The possibility of cutting the amount of time that doctors spend in medical school, driving up the number of home-grown NHS staff and ramping up apprenticeship places are among the ideas to deal with severe staff shortages.

The plan, along with new retention measures, could also mean the health service has at least an extra 60,000 doctors, 170,000 more nurses and 71,000 more allied health professionals in place by 2036/37.

But the plan comes as the NHS grapples with industrial action and staff frustration at pay and conditions, as post-pandemic pressures continue.

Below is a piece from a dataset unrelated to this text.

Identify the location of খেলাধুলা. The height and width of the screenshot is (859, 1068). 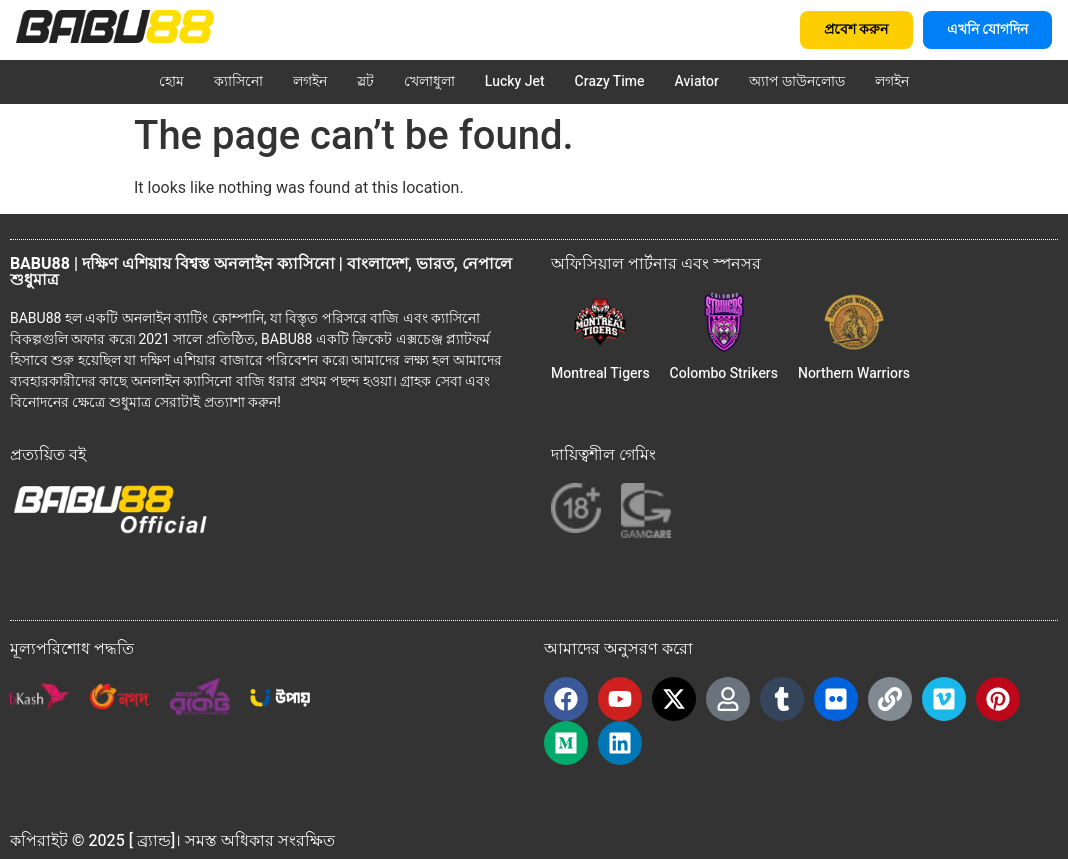 (429, 81).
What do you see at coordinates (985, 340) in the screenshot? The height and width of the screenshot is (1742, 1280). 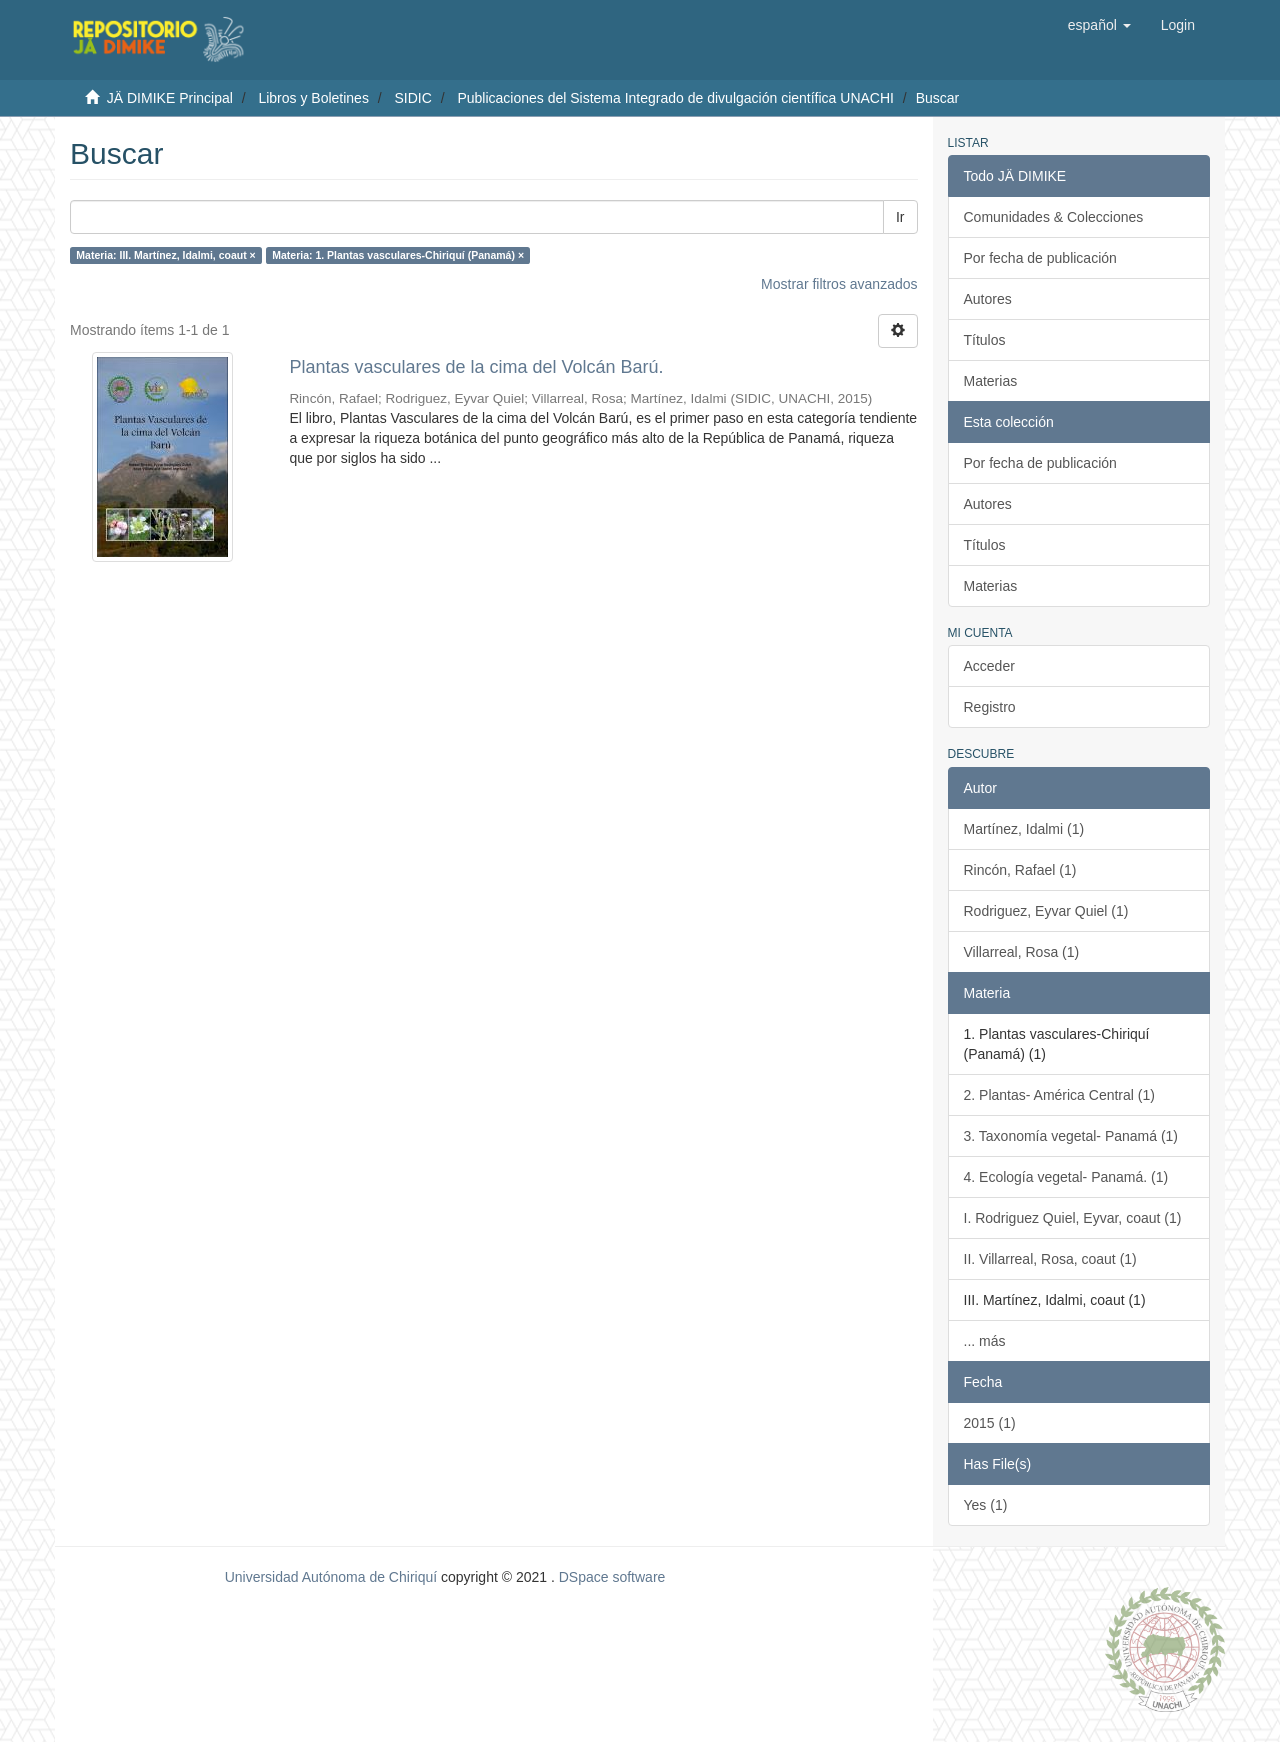 I see `Títulos` at bounding box center [985, 340].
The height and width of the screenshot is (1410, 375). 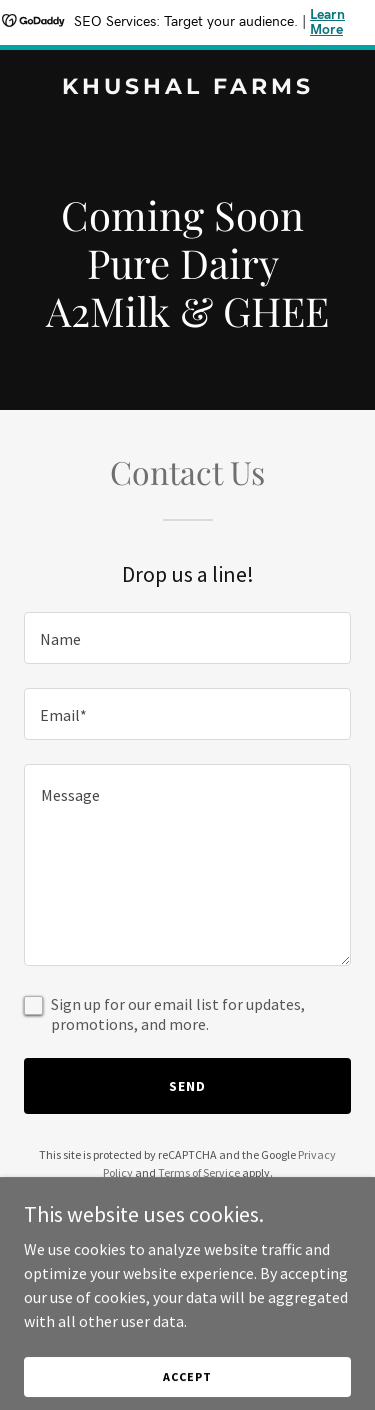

Junior doctors will stage a five-day walkout in the middle of this month while consultants – the most senior hospital doctors – will stage industrial action two days later.

NHS England boss Amanda Pritchard said that pay was a matter for unions and ministers, but she warned: “There has been a significant amount of disruption and that is only, at the moment, going to get more significant as we hit the next round of strikes.

“It is patients that are paying the price for the fact that all sides have not yet managed to reach a resolution.”

“The sooner that we can being this to an end the better.”

“We can’t let it become business as usual for the NHS.”

She told the BBC’s Sunday With Laura Kuenssberg programme that her job was to “make sure that while that is going on we’re doing our best to support the NHS through what is now an unprecedented period of industrial action”.

Appearing on the same programme, Mr Barclay declined to set out the where the new NHS investment would come from, amid questions about whether it would be funded with borrowing.

“The chancellor will announce that at the next fiscal event so I will let him set out where that will be paid for,” he said.

Rishi Sunak and ministers hailed the significance of the plan when it was launched this week, stressing the Conservatives’ commitment to the NHS.

Officials also said the plan would have a “renewed focus on retention” – with more flexible working options and better career development.

It is hoped the plans, along with reforms to pension schemes, could mean up to 130,000 staff stay working in NHS settings longer.

Health leaders have also agreed that the plan needs to be revised every two years to accommodate changing needs across the service.

It comes after years of difficult and draining winters for the health service, with concerns over staffing, funding and the future of the NHS.

Former health minister Lord Bethell used the word “rationing” to describe the current approach to treatment, as millions of patients complain of lengthy delays for treatment.

“If someone has a need for an operation and you simply don’t have the resources to give them what they need then you are going beyond the important protocols of allocating scarce resources in the best way possible and you are being defined by the amount of resources that you have available,” he told the BBC.